The Works of Li Qingzhao, Ci Poems 3.25 - 3.32
The fourth instalment of Li Qingzhao’s ci poetry. This book is freely available via De Gruyter's Library of Chinese Humanities in Mandarin and English and via several publication formats, including two open access options (the pdf appears to be better formatted than the ebook). We're reading the poems 3.25 through 3.32, inclusive.
Four of this week’s poems have endnotes, but these offer only small points of Chinese language exegesis.
How to Read Chinese Poetry has three chapters on the ci forms Li Qingzhao uses here:
Chapter 12, Ci Poetry: Short Song Lyrics (Xiaoling)
Chapter 13, Ci Poetry: Long Song Lyrics (Manci)
Chapter 14, Ci Poetry: Long Song Lyrics on Objects (Yongwu Ci)

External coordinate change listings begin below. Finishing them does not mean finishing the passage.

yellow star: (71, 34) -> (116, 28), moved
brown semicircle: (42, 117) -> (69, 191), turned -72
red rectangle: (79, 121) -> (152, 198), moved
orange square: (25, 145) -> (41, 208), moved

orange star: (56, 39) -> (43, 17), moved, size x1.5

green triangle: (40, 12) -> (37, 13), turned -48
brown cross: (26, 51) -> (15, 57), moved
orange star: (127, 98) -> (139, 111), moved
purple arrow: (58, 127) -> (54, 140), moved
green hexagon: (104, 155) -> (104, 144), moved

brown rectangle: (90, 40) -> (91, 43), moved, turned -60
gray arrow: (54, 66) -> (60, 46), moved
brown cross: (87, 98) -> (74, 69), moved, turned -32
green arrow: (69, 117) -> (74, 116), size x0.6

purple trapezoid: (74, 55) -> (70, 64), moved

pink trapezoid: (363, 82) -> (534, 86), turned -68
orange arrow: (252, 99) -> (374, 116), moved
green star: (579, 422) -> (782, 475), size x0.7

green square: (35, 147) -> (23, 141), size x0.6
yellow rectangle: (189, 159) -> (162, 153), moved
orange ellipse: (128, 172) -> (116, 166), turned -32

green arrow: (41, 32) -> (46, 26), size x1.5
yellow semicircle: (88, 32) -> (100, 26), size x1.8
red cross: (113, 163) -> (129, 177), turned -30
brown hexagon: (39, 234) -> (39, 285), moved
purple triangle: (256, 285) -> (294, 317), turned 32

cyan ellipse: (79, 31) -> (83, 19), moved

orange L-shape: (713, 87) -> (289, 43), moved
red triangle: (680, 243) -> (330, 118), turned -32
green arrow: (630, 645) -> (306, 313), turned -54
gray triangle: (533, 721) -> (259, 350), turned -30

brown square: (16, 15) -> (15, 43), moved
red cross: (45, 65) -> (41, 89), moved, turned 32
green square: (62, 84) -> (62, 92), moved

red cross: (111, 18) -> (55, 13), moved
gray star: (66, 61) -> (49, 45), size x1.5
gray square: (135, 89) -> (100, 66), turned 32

This week, we look at Chapter 13 as recommended additional reading.
It may interest you to know that if you’ve been doing the additional reading, you’re now more than 1/3 of the way through How to Read Chinese Poetry:
Ch 1 (Shi Jing)
Ch 5 (19 Old Poems)
Ch 8 (Du Fu
Ch 9 (Du Fu)
Ch 10 (Du Fu)
Ch 12 (Li Qingzhao)
Ch 18 (Du Fu)
These next two chapters related to ci poetry will see us to the halfway point.
In contrast, I’ve been neglecting Chinese Poetry in Context: I believe we've read only Ch 15. I hope to be more assiduous about recommending it in future, when we cover pertinent people. So far, we’ve been a bit misaligned (or I wasn’t yet recommending specific chapters for discussion, when something pertinent came up).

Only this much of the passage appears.